Stephen designed it, now “What Happened on Smith Street” is shipping

What Happened on Smith Street

Fountainhead Print has published Erin Rice’s What Happened on Smith Street, now available on Amazon. (Check out Erin’s blog too.)

I did the design and production of the book and cover, which was a first for me. It was refreshing to get to manipulate that much content, to figure out the rhythm, experiment with how the subtleties of typographical tweaks change the feel of the story, and to come up with a cover — almost the opposite design problem as the inside.

Here’s the scoop on the story:

Written by a true insider who had a front-row seat for the demise of Enron, What Happened on Smith Street is a tautly-crafted, suspenseful novel that chronicles the downfall of a corporation; stepping outside the office walls and into the individual ruin that is often overlooked. Shifting markets, unreasonable expectations, failure to heed warning signs–the hallmarks of insatiable consumerism are cleverly portrayed by Erin K. Rice

When it is revealed that two members of the Vantage PLC leadership team are involved in illegal financial transactions, the specter of mistrust taints the entire organization, including company CEO John Allen Wallace III. Wallace’s reputation as an aggressive leader and an imperfect man makes his claim of innocence difficult to swallow. And his lurid involvement with the calculating and brilliant Amanda Parsons, the wife of a talented junior associate at his firm, only adds fuel to the speculative fire.

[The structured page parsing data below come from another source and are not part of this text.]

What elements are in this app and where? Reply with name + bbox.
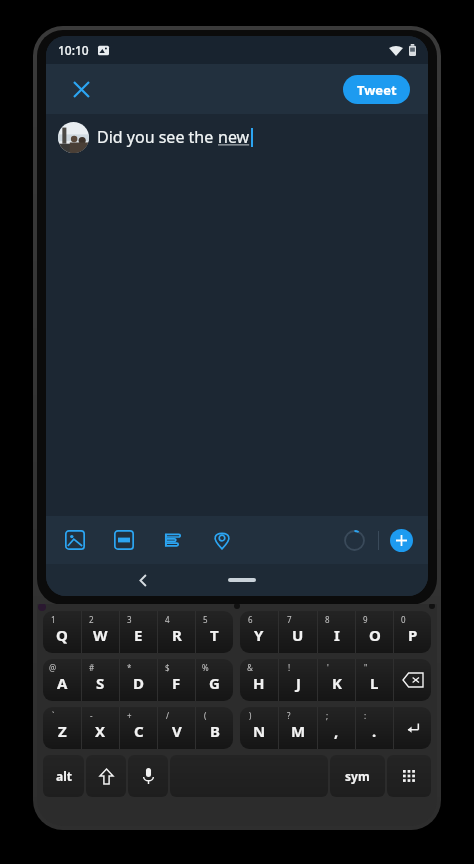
button[interactable]: : [356, 707, 393, 749]
button[interactable]: ; [318, 707, 355, 749]
button[interactable]: # [82, 659, 119, 701]
button[interactable]: + [120, 707, 157, 749]
staticText: & [247, 662, 253, 673]
button[interactable]: ? [279, 707, 317, 749]
staticText: Q [56, 625, 68, 645]
staticText: 6 [248, 614, 253, 625]
staticText: : [364, 710, 367, 721]
button[interactable]: Shift [86, 755, 126, 797]
staticText: K [332, 673, 342, 693]
button[interactable]: Close [66, 74, 96, 104]
button[interactable]: 3 [120, 611, 157, 653]
button[interactable]: Back [130, 567, 156, 593]
staticText: / [166, 710, 169, 721]
button[interactable]: Tweet [343, 75, 410, 104]
button[interactable]: Home [228, 578, 256, 582]
button[interactable]: 0 [394, 611, 431, 653]
button[interactable]: @ [43, 659, 81, 701]
staticText: 8 [325, 614, 330, 625]
staticText: N [253, 721, 266, 741]
button[interactable]: ` [43, 707, 81, 749]
staticText: . [372, 721, 377, 741]
button[interactable]: * [120, 659, 157, 701]
button[interactable]: Keyboard layout [387, 755, 431, 797]
button[interactable]: Add photo [60, 525, 90, 555]
staticText: % [202, 662, 209, 673]
button[interactable]: Add poll [158, 525, 188, 555]
staticText: 1 [51, 614, 56, 625]
staticText: 10:10 [58, 42, 89, 58]
button[interactable]: Character count [341, 527, 367, 553]
button[interactable]: $ [158, 659, 195, 701]
staticText: W [93, 625, 108, 645]
staticText: P [408, 625, 418, 645]
staticText: I [334, 625, 340, 645]
staticText: B [210, 721, 220, 741]
staticText: ) [249, 710, 252, 721]
staticText: * [127, 662, 132, 673]
staticText: 4 [165, 614, 170, 625]
staticText: Z [58, 721, 67, 741]
staticText: ` [52, 710, 55, 721]
button[interactable]: 2 [82, 611, 119, 653]
staticText: sym [345, 768, 370, 784]
staticText: , [334, 721, 339, 741]
button[interactable]: Add tweet [390, 529, 413, 552]
staticText: $ [165, 662, 170, 673]
staticText: Tweet [357, 81, 397, 99]
button[interactable]: 6 [240, 611, 278, 653]
button[interactable]: ! [279, 659, 317, 701]
button[interactable]: 7 [279, 611, 317, 653]
button[interactable]: / [158, 707, 195, 749]
staticText: C [134, 721, 144, 741]
button[interactable]: & [240, 659, 278, 701]
button[interactable] [394, 659, 431, 701]
button[interactable]: - [82, 707, 119, 749]
staticText: 2 [89, 614, 94, 625]
staticText: A [57, 673, 68, 693]
staticText: alt [56, 768, 72, 784]
button[interactable]: 8 [318, 611, 355, 653]
staticText: R [172, 625, 182, 645]
button[interactable]: ( [196, 707, 233, 749]
button[interactable]: Add location [207, 525, 237, 555]
staticText: 9 [363, 614, 368, 625]
staticText: ' [327, 662, 329, 673]
staticText: D [133, 673, 144, 693]
staticText: 5 [203, 614, 208, 625]
button[interactable]: ' [318, 659, 355, 701]
button[interactable] [394, 707, 431, 749]
staticText: ; [326, 710, 329, 721]
staticText: J [296, 673, 301, 693]
staticText: 3 [127, 614, 132, 625]
staticText: Did you see the [97, 126, 218, 148]
staticText: ! [288, 662, 291, 673]
staticText: + [127, 710, 132, 721]
staticText: E [134, 625, 143, 645]
staticText: F [172, 673, 181, 693]
staticText: 0 [401, 614, 406, 625]
button[interactable]: 9 [356, 611, 393, 653]
button[interactable]: 4 [158, 611, 195, 653]
button[interactable]: % [196, 659, 233, 701]
button[interactable]: Voice input [128, 755, 168, 797]
staticText: 7 [287, 614, 292, 625]
button[interactable]: Add GIF [109, 525, 139, 555]
staticText: # [89, 662, 95, 673]
staticText: ( [204, 710, 207, 721]
staticText: L [370, 673, 379, 693]
button[interactable]: sym [330, 755, 385, 797]
staticText: " [364, 662, 368, 673]
staticText: new [218, 126, 250, 148]
button[interactable]: 1 [43, 611, 81, 653]
staticText: - [90, 710, 93, 721]
staticText: U [292, 625, 304, 645]
button[interactable]: " [356, 659, 393, 701]
staticText: O [369, 625, 381, 645]
staticText: G [209, 673, 220, 693]
button[interactable]: ) [240, 707, 278, 749]
staticText: T [210, 625, 219, 645]
button[interactable]: alt [43, 755, 84, 797]
button[interactable]: 5 [196, 611, 233, 653]
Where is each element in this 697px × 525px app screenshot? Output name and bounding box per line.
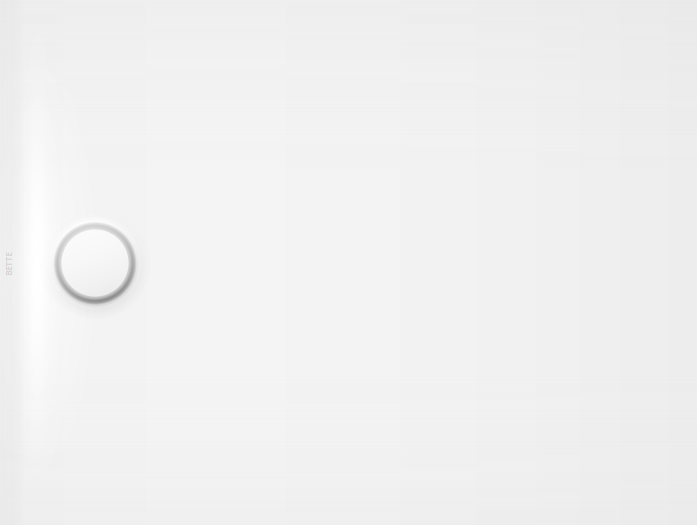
staticText: BETTE — [0, 259, 20, 269]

What Happened on Smith Street is a keen insight to the workings of a corporate powerhouse, as well as a stark reminder that the truth often takes a back seat to sensational fiction.

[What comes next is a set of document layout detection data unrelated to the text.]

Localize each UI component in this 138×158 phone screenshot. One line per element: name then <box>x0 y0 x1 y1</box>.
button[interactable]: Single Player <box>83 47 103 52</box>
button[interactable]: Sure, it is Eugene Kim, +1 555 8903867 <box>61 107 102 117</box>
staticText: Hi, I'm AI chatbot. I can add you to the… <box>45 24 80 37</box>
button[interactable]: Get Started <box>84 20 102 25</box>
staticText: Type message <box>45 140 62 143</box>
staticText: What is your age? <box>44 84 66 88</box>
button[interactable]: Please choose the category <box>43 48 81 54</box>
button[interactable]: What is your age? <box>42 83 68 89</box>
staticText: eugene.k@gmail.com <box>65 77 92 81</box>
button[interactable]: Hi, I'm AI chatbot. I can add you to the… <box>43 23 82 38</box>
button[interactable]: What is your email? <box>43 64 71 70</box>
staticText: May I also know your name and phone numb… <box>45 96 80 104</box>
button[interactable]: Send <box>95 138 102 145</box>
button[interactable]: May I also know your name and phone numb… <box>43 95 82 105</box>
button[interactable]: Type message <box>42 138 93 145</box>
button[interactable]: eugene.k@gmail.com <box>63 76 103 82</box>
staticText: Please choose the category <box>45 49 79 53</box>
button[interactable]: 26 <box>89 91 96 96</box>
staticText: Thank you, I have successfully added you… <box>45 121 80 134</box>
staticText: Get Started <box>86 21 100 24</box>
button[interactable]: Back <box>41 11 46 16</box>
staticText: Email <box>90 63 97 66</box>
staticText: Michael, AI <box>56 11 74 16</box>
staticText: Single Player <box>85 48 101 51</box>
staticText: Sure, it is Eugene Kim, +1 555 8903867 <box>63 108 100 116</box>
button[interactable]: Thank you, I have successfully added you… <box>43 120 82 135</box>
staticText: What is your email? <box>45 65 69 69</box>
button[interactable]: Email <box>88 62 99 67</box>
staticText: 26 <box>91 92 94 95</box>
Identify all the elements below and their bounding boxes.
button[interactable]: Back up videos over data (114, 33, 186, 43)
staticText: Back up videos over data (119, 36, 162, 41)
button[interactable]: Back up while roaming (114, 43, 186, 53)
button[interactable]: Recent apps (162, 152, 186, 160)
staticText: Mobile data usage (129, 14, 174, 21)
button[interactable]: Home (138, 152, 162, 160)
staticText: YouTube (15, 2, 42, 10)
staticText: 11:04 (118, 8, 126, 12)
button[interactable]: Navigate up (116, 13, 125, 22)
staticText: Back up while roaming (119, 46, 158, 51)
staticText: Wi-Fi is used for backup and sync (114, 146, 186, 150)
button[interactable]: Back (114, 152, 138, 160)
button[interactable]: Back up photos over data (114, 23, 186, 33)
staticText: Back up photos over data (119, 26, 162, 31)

The weird thing is that I worked at a big energy company that nearly went out of business along with Enron, and I’m currently working for a large insurance corporation rocked by bad news with offices on Buffalo Bayou in Houston. I drive home every day past the building that is the “Commerce Museum” in the book and I eat at many of the restaurants named in the book. There was a fiction-world/real-world blurring that happened while I was thinking about and working on this project. It made me wonder whether I was going through life with blinders on, unable to perceive the dramas that might be happening all around me.